Mannitol must be administered intravenously because it cannot be absorbed from the gastrointestinal tract. This drug may be given as either an intravenous infusion or an intravenous push. For an intravenous infusion, mannitol may be given as a 20% premixed solution (concentration, 200 mg/mL) over 30–60 minutes. For an intravenous push, a 25% solution may be injected over 3–5 minutes. A too-rapid infusion of mannitol may shift intracellular water into the extracellular space, causing cellular dehydration with a high risk of hyponatremia, cardiovascular overload, congestive heart failure, pulmonary edema, and intracranial bleeding.
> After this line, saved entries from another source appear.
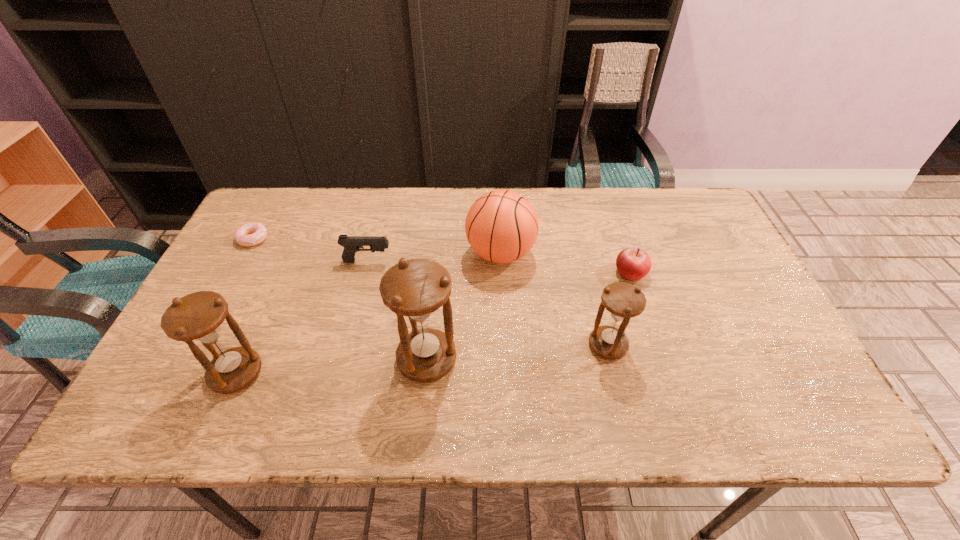 Find the location of a particular element. Image resolution: width=960 pixels, height=540 pixels. free space that is in between the tallest hourglass and the apple is located at coordinates (529, 316).

Find the location of a particular element. vacant space that's between the second object from left to right and the fourth object from right to left is located at coordinates (331, 366).

Locate an element on the screen. This screenshot has width=960, height=540. free space between the rightmost hourglass and the pistol is located at coordinates (488, 303).

You are a GUI agent. You are given a task and a screenshot of the screen. Output one action in this format:
    pyautogui.click(x=<x>, y=<y>)
    Task: Click on the unoccupied position between the rightmost object and the basketball
    The width and height of the screenshot is (960, 540).
    Given the screenshot: What is the action you would take?
    coord(565,264)

Where is `vacant space that's between the leftmost hourglass and the tallest hourglass`? Image resolution: width=960 pixels, height=540 pixels. vacant space that's between the leftmost hourglass and the tallest hourglass is located at coordinates (331, 366).

Where is `free space between the doughnut and the third object from left to right`? free space between the doughnut and the third object from left to right is located at coordinates (310, 250).

I want to click on empty location between the second tallest hourglass and the basketball, so click(369, 314).

What are the coordinates of `vacant area between the rightmost object and the leftmost hourglass` in the screenshot? It's located at (433, 323).

Choose which object is the sixth nearest neighbor to the tallest hourglass. Please provide its 2D coordinates. Your answer should be formatted as a tuple, i.e. [(x, y)], where the tuple contains the x and y coordinates of a point satisfying the conditions above.

[(250, 234)]

Where is `object that stands as the closest to the apple`? object that stands as the closest to the apple is located at coordinates (623, 301). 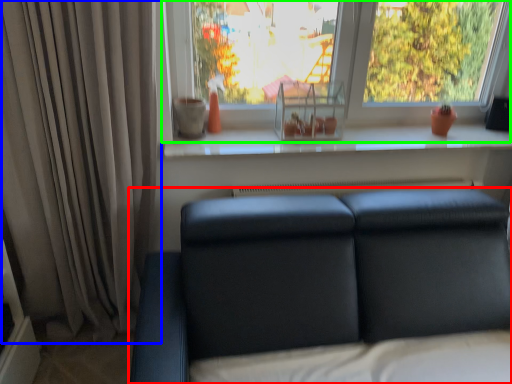 Question: Which object is the closest to the studio couch (highlighted by a red box)? Choose among these: curtain (highlighted by a blue box) or window (highlighted by a green box).

Choices:
 (A) curtain
 (B) window

Answer: (A) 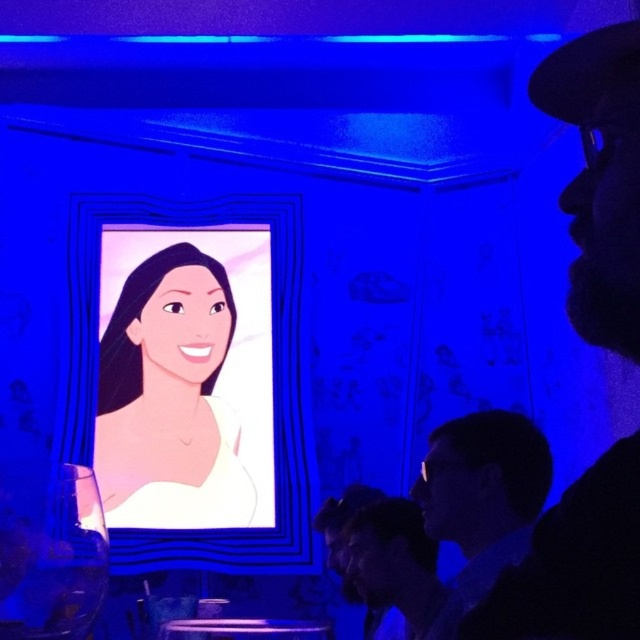 Who is positioned more to the right, matte black hat at upper right or smooth cream dress at center?

matte black hat at upper right is more to the right.

Which is behind, point (618, 538) or point (172, 474)?

Point (172, 474)

Locate an element on the screen. matte black hat at upper right is located at coordinates (600, 179).

Identify the location of matte black hat at upper right. The height and width of the screenshot is (640, 640). (600, 179).

Is smooth cream dress at center positioned in front of matte black hair at lower right?

No, smooth cream dress at center is further to the viewer.

The width and height of the screenshot is (640, 640). What are the coordinates of `smooth cream dress at center` in the screenshot? It's located at (170, 400).

Can you confirm if matte black hat at upper right is thinner than matte black hair at lower right?

Indeed, matte black hat at upper right has a lesser width compared to matte black hair at lower right.

Is matte black hat at upper right shorter than matte black hair at lower right?

In fact, matte black hat at upper right may be taller than matte black hair at lower right.

Is point (522, 627) positioned after point (433, 449)?

No, it is not.

Identify the location of matte black hat at upper right. (600, 179). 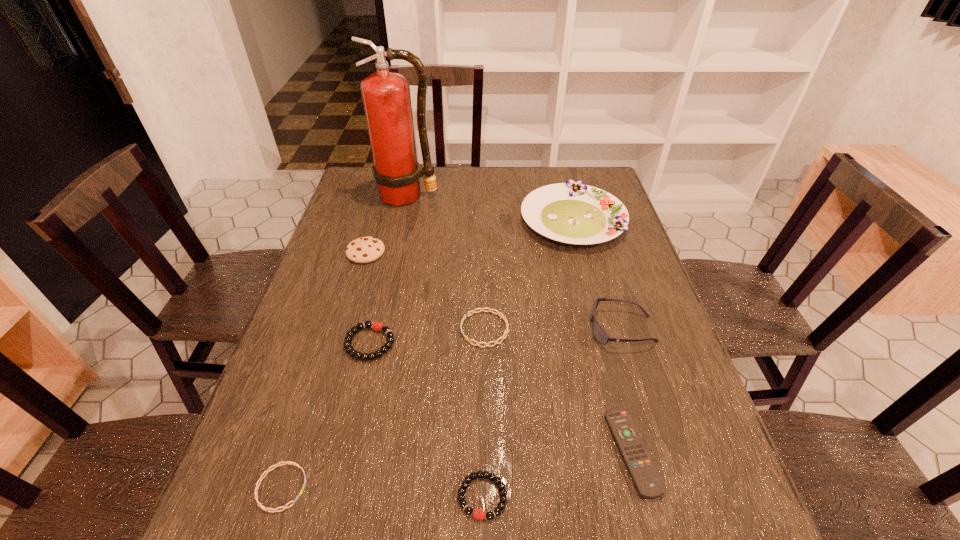 Where is `object at the near edge`? This screenshot has width=960, height=540. object at the near edge is located at coordinates (478, 514).

Identify the location of fire extinguisher at the left edge. (386, 96).

I want to click on cookie that is positioned at the left edge, so click(x=365, y=249).

What are the coordinates of `salad plate that is positioned at the right edge` in the screenshot? It's located at (572, 212).

Locate an element on the screen. This screenshot has height=540, width=960. sunglasses at the right edge is located at coordinates (600, 335).

Identify the location of remote control located in the right edge section of the desktop. (641, 467).

In order to click on object present at the far left corner in this screenshot , I will do `click(386, 96)`.

I want to click on object present at the far right corner, so [x=572, y=212].

Where is `free region at the far edge of the desktop`? free region at the far edge of the desktop is located at coordinates (515, 171).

Urea is unpalatable and thus is used intravenously. Urea has fallen out of favor because of rebound effects (see the earlier section Actions and Uses) and because of its tendency to cause tissue necrosis when it extravasates during administration. However, intravenous administration of urea produces a rapid onset of action, which is usually desirable.
Both mannitol and urea have been associated with subarachnoid hemorrhage attributed to rapid volume overload of the blood vessels and/or rapid shrinkage of the brain with traction of the subarachnoid vessels. This shrinkage is of particular concern in elderly patients, who may already have brain shrinkage from microischemic disease and are therefore at increased risk of bleeding.
These drugs are cleared by the kidneys and produce marked osmotic diuresis that may be troublesome during surgery. Conscious patients should void shortly before surgery, and a urinal or bedpan should be available. If general anesthesia is used, an indwelling urethral catheter may be required to prevent bladder distension.